Optimization parameter for microgripper based on triple-stair compliant mechanism using GTs-TOPSIS

Abstract

In manipulating the assembly of micro-components, the symmetrical microgripper mechanism often causes destruction, damaging those components during manipulation, due to the phenomenon of non-uniform clamping force output from the clamp. From this disadvantage, a new asymmetric microgripper structure is proposed with stable output clamping force. The asymmetric microgripper structure will have a smaller output displacement than that of the symmetric structure. Therefore, to increase the output displacement gain, a flexible hinge with a triple-stair half-bridge-style mechanism (TSBM) is adopted to design the amplifier of the asymmetrical microgripper. The finite element method is applied to analyze the displacement and stress. The optimization process is performed based on the geometric parametric properties of the structure. Using the technology for order preference by similarity to ideal solution (TOPSIS) based on the Grey relationship analysis (GRA), we obtained the maximum displacement output and minimum stress.
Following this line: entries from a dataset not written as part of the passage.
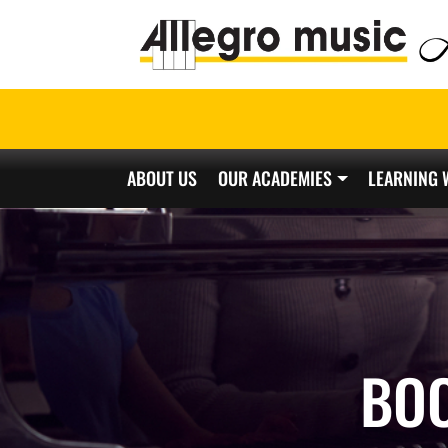
ABOUT US
OUR ACADEMIES
LEARNING 
Main Navigation
BO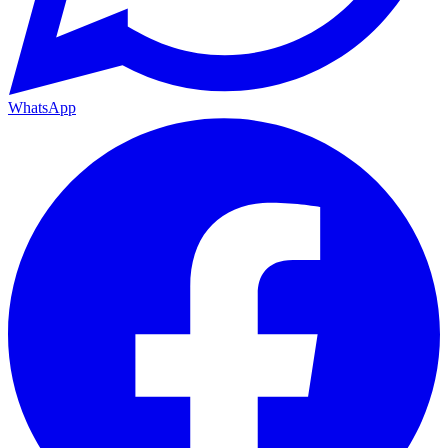
WhatsApp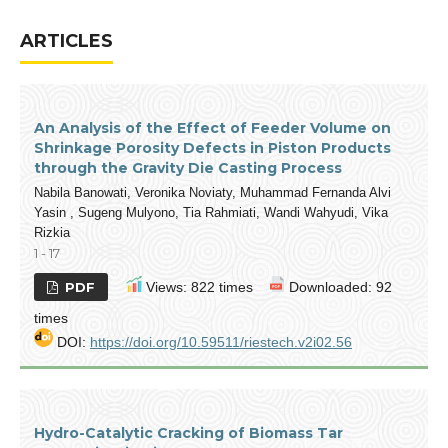
ARTICLES
An Analysis of the Effect of Feeder Volume on
Shrinkage Porosity Defects in Piston Products
through the Gravity Die Casting Process
Nabila Banowati, Veronika Noviaty, Muhammad Fernanda Alvi
Yasin , Sugeng Mulyono, Tia Rahmiati, Wandi Wahyudi, Vika
Rizkia
1 - 17
PDF
Views: 822 times
Downloaded: 92
times
DOI:
https://doi.org/10.59511/riestech.v2i02.56
Hydro-Catalytic Cracking of Biomass Tar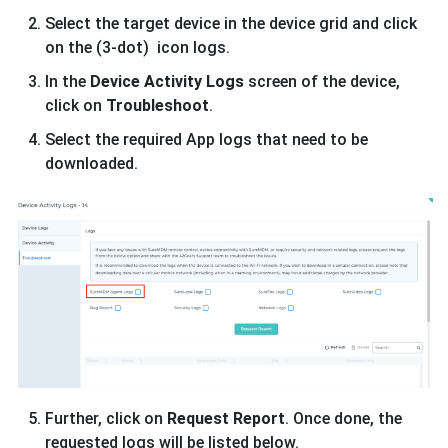
Select the target device in the device grid and click
on the (3-dot) icon logs.
In the
Device Activity Logs
screen of the device,
click on
Troubleshoot
.
Select the required App logs that need to be
downloaded.
Further, click on
Request Report
. Once done, the
requested logs will be listed below.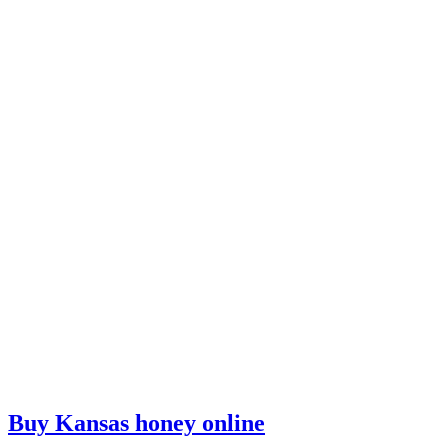
Buy Kansas honey online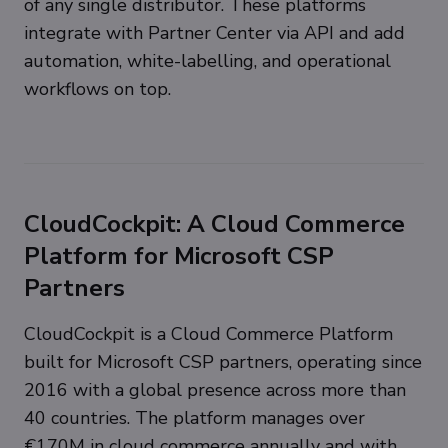
of any single distributor. These platforms
integrate with Partner Center via API and add
automation, white-labelling, and operational
workflows on top.
CloudCockpit: A Cloud Commerce
Platform for Microsoft CSP
Partners
CloudCockpit is a Cloud Commerce Platform
built for Microsoft CSP partners, operating since
2016 with a global presence across more than
40 countries. The platform manages over
€170M in cloud commerce annually and with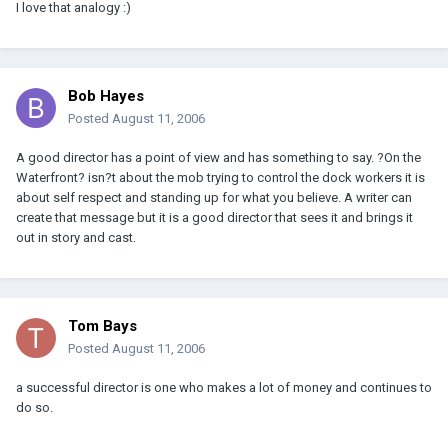
I love that analogy :)
Bob Hayes
Posted
August 11, 2006
A good director has a point of view and has something to say. ?On the
Waterfront? isn?t about the mob trying to control the dock workers it is
about self respect and standing up for what you believe. A writer can
create that message but it is a good director that sees it and brings it
out in story and cast.
Tom Bays
Posted
August 11, 2006
a successful director is one who makes a lot of money and continues to
do so.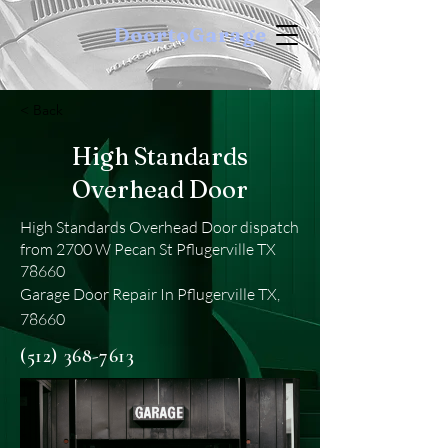
DoortoGarage
< Back
High Standards
Overhead Door
High Standards Overhead Door dispatch
from 2700 W Pecan St Pflugerville TX
78660
Garage Door Repair In Pflugerville TX,
78660
(512) 368-7613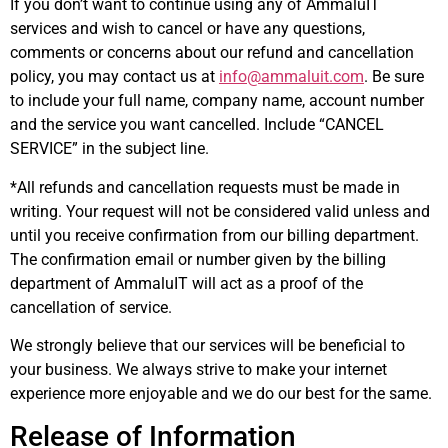
If you don’t want to continue using any of AmmaluIT
services and wish to cancel or have any questions,
comments or concerns about our refund and cancellation
policy, you may contact us at
info@ammaluit.com
. Be sure
to include your full name, company name, account number
and the service you want cancelled. Include “CANCEL
SERVICE” in the subject line.
*All refunds and cancellation requests must be made in
writing. Your request will not be considered valid unless and
until you receive confirmation from our billing department.
The confirmation email or number given by the billing
department of AmmaluIT will act as a proof of the
cancellation of service.
We strongly believe that our services will be beneficial to
your business. We always strive to make your internet
experience more enjoyable and we do our best for the same.
Release of Information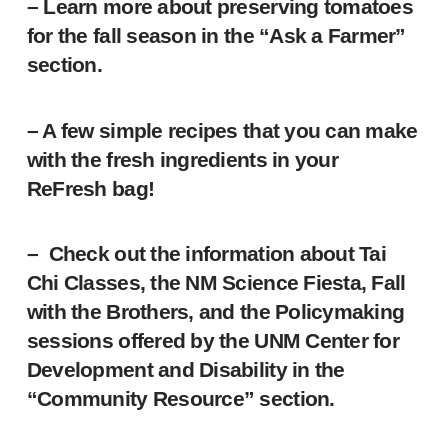
– Learn more about preserving tomatoes
for the fall season in the “Ask a Farmer”
section.
– A few simple recipes that you can make
with the fresh ingredients in your
ReFresh bag!
– Check out the information about Tai
Chi Classes, the NM Science Fiesta, Fall
with the Brothers, and the Policymaking
sessions offered by the UNM Center for
Development and Disability in the
“Community Resource” section.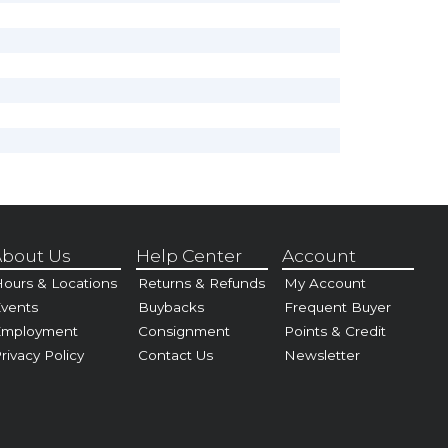
bout Us
Help Center
Account
ours & Locations
Returns & Refunds
My Account
vents
Buybacks
Frequent Buyer
Employment
Consignment
Points & Credit
rivacy Policy
Contact Us
Newsletter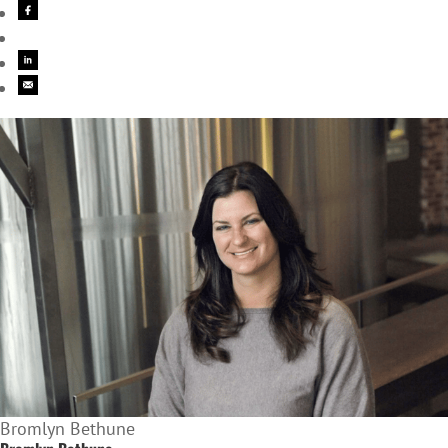
Bromlyn Bethune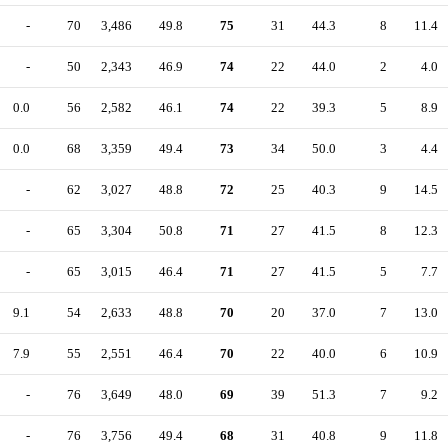
-
70
3,486
49.8
75
31
44.3
8
11.4
-
50
2,343
46.9
74
22
44.0
2
4.0
0.0
56
2,582
46.1
74
22
39.3
5
8.9
0.0
68
3,359
49.4
73
34
50.0
3
4.4
-
62
3,027
48.8
72
25
40.3
9
14.5
-
65
3,304
50.8
71
27
41.5
8
12.3
-
65
3,015
46.4
71
27
41.5
5
7.7
9.1
54
2,633
48.8
70
20
37.0
7
13.0
7.9
55
2,551
46.4
70
22
40.0
6
10.9
-
76
3,649
48.0
69
39
51.3
7
9.2
-
76
3,756
49.4
68
31
40.8
9
11.8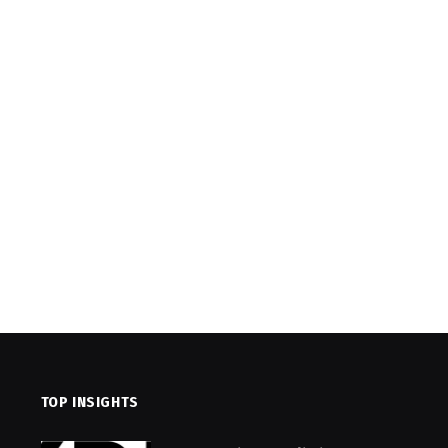
TOP INSIGHTS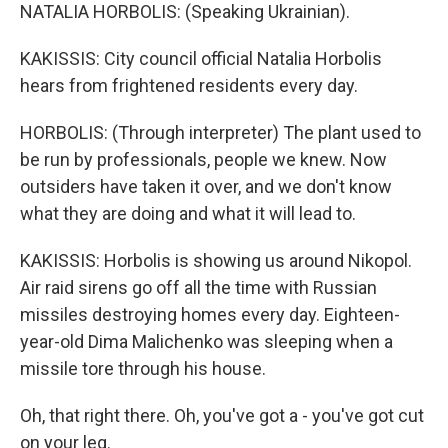
NATALIA HORBOLIS: (Speaking Ukrainian).
KAKISSIS: City council official Natalia Horbolis
hears from frightened residents every day.
HORBOLIS: (Through interpreter) The plant used to
be run by professionals, people we knew. Now
outsiders have taken it over, and we don't know
what they are doing and what it will lead to.
KAKISSIS: Horbolis is showing us around Nikopol.
Air raid sirens go off all the time with Russian
missiles destroying homes every day. Eighteen-
year-old Dima Malichenko was sleeping when a
missile tore through his house.
Oh, that right there. Oh, you've got a - you've got cut
on your leg.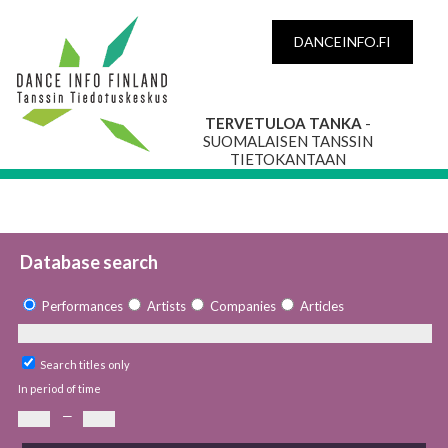
DANCEINFO.FI
TERVETULOA TANKA
-
SUOMALAISEN TANSSIN
TIETOKANTAAN
Database search
Performances
Artists
Companies
Articles
Search titles only
In period of time
—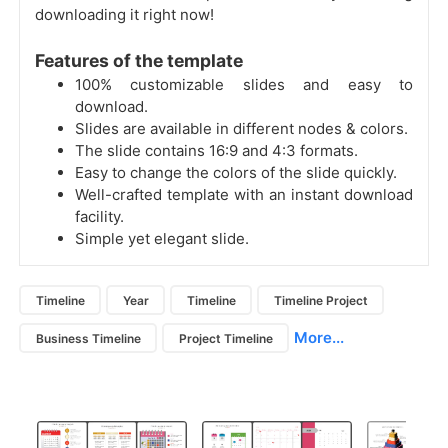
downloading it right now!
Features of the template
100% customizable slides and easy to
download.
Slides are available in different nodes & colors.
The slide contains 16:9 and 4:3 formats.
Easy to change the colors of the slide quickly.
Well-crafted template with an instant download
facility.
Simple yet elegant slide.
Timeline
Year
Timeline
Timeline Project
More...
Business Timeline
Project Timeline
Results show that the maximum output displacement is 5,818 mm, and stress after analysis is 2,432 MPa. The test is conducted to verify the optimal results and the effectiveness of the optimization method. Finally, experimental experiments were performed, with a 4.8% difference from the FEA results. The results from the experimental test verify that the microgripper’s maximum displacement amplification ratio is approximately 58.2 times.